(Stored data entries)
=== Section Start ===

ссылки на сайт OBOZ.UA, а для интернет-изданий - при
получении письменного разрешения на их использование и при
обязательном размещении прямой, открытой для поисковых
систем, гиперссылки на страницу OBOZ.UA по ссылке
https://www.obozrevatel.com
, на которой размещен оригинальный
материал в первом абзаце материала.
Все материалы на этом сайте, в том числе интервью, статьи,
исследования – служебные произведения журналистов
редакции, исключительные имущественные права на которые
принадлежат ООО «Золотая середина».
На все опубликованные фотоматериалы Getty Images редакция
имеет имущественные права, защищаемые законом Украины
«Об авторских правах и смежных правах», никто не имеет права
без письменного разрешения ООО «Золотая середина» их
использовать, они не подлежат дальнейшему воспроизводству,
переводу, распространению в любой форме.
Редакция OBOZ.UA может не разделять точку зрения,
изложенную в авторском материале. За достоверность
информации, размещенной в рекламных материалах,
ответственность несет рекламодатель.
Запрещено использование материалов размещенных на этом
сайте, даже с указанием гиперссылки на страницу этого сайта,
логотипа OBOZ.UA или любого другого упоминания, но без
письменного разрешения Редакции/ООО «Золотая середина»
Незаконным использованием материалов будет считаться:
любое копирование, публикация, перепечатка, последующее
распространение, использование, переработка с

=== Section End ===

**PROBLEM STATEMENT**
Locate "исследования – служебные" in the data above. Then repeat, exactly, its line and each line after it through the last, adding nothing.

**ANSWER**
исследования – служебные произведения журналистов
редакции, исключительные имущественные права на которые
принадлежат ООО «Золотая середина».
На все опубликованные фотоматериалы Getty Images редакция
имеет имущественные права, защищаемые законом Украины
«Об авторских правах и смежных правах», никто не имеет права
без письменного разрешения ООО «Золотая середина» их
использовать, они не подлежат дальнейшему воспроизводству,
переводу, распространению в любой форме.
Редакция OBOZ.UA может не разделять точку зрения,
изложенную в авторском материале. За достоверность
информации, размещенной в рекламных материалах,
ответственность несет рекламодатель.
Запрещено использование материалов размещенных на этом
сайте, даже с указанием гиперссылки на страницу этого сайта,
логотипа OBOZ.UA или любого другого упоминания, но без
письменного разрешения Редакции/ООО «Золотая середина»
Незаконным использованием материалов будет считаться:
любое копирование, публикация, перепечатка, последующее
распространение, использование, переработка с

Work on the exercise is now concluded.